» **Extracted page text data**:
◇ ◇ ◇ ◇ ◇

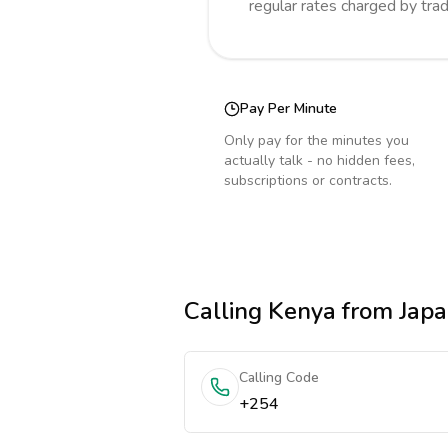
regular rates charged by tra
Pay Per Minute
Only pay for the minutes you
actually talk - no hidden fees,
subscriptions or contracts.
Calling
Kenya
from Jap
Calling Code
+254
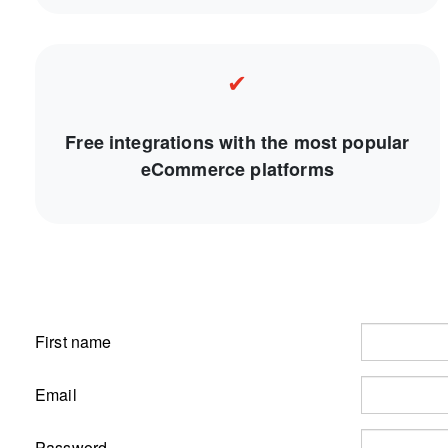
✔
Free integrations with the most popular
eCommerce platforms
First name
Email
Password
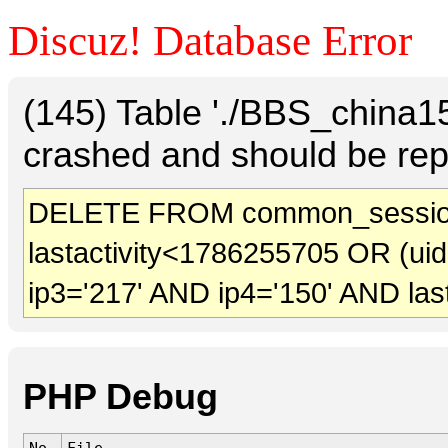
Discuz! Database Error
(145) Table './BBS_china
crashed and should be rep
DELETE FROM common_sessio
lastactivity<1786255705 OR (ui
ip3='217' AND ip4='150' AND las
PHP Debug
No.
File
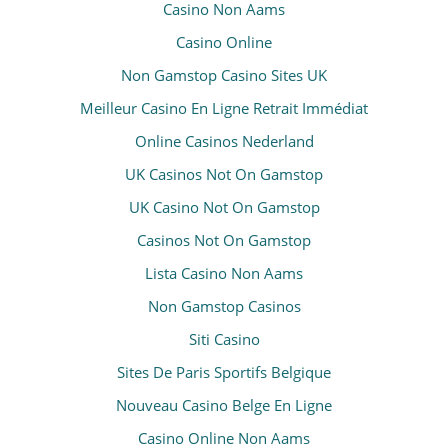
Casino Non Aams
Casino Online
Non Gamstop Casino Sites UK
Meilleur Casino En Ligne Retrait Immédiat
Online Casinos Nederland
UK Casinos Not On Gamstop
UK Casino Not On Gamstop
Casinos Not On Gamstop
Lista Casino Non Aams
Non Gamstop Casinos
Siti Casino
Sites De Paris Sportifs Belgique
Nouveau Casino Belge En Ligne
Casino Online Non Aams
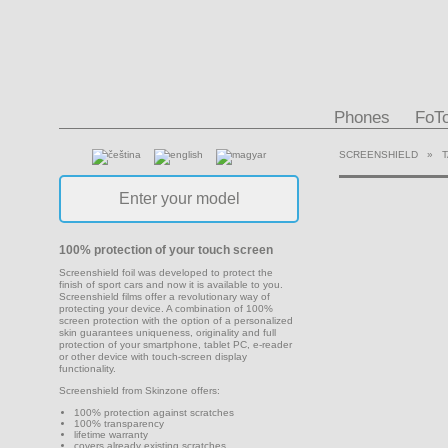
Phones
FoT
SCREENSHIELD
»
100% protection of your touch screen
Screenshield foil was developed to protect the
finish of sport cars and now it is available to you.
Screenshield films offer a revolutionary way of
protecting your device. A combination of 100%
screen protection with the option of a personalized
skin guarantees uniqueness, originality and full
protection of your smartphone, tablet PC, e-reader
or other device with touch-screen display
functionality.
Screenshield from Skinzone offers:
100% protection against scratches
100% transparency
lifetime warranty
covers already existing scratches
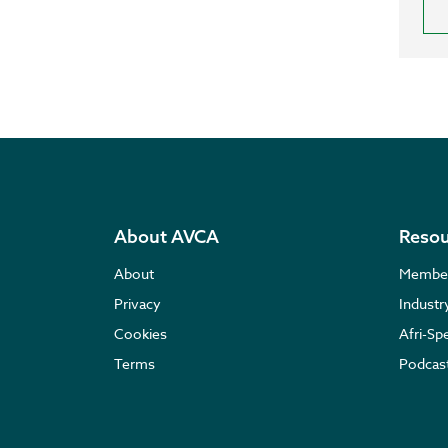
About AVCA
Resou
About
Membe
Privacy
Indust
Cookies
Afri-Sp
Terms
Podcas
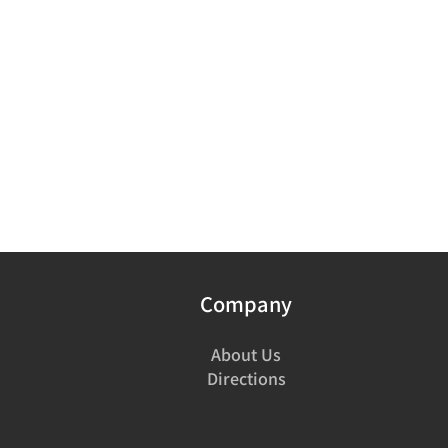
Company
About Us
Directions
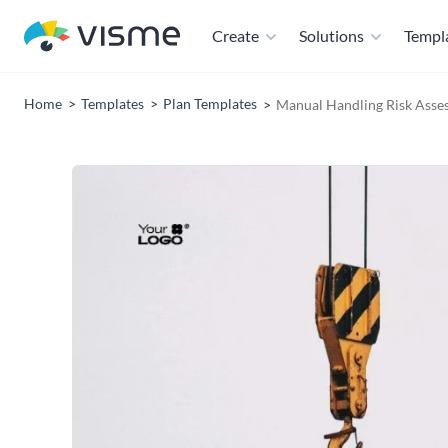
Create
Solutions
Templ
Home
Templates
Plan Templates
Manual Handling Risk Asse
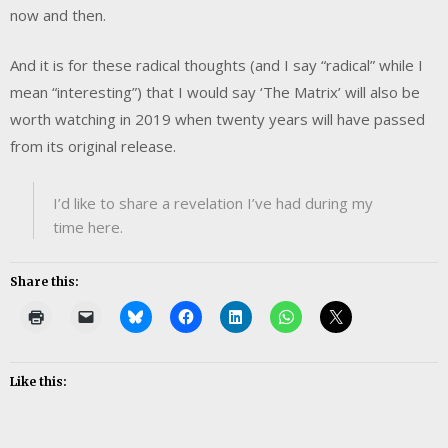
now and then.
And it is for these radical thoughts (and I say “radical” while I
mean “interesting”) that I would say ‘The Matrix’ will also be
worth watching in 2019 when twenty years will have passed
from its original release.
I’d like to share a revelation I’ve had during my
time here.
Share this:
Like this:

◇ ◇ ◇ ◇ ◇

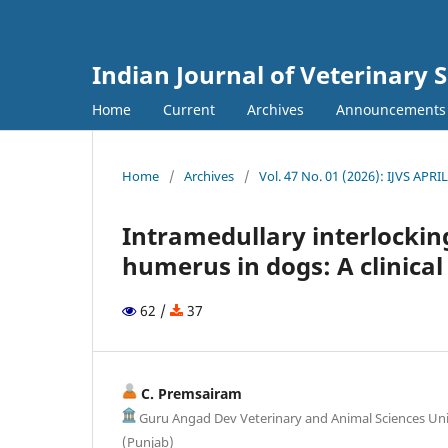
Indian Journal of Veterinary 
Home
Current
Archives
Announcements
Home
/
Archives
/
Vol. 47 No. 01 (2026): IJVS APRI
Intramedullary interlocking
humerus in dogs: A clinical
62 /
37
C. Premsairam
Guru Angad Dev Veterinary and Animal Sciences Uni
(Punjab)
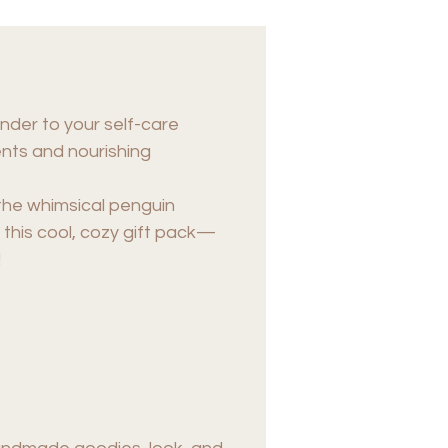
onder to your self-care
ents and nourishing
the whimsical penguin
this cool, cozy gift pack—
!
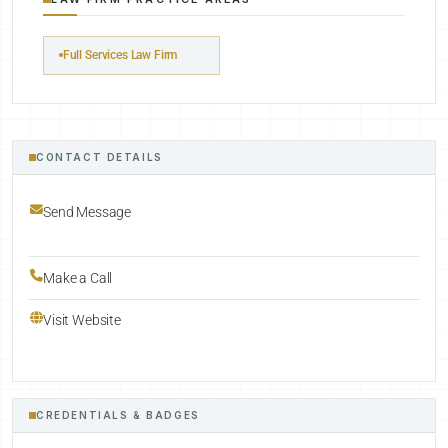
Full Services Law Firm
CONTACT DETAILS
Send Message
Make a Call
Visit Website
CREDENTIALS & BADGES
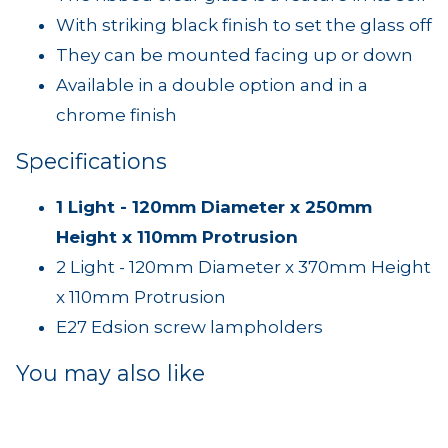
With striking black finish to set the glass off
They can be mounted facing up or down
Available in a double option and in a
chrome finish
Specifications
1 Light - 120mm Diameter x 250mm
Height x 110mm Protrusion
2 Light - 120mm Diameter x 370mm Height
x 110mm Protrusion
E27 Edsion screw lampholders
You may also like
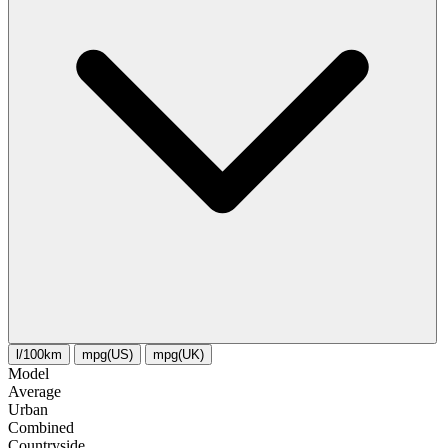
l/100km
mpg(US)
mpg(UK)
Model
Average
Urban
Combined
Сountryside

◇ ◇ ◇ ◇ ◇

» **Your goal**:
Using the data above, return the lines from the one holding "covers already existing scratches" through the one holding "will also be" exactly, but not the pictures.

» **Exercise response**:
covers already existing scratches
About AVCA
Resou
About
Membe
Privacy
Indust
Cookies
Afri-Sp
Terms
Podcas
Company
About Us
Directions
Create
Solutions
Templ
Home
Templates
Plan Templates
Manual Handling Risk Asse
now and then.
And it is for these radical thoughts (and I say “radical” while I
mean “interesting”) that I would say ‘The Matrix’ will also be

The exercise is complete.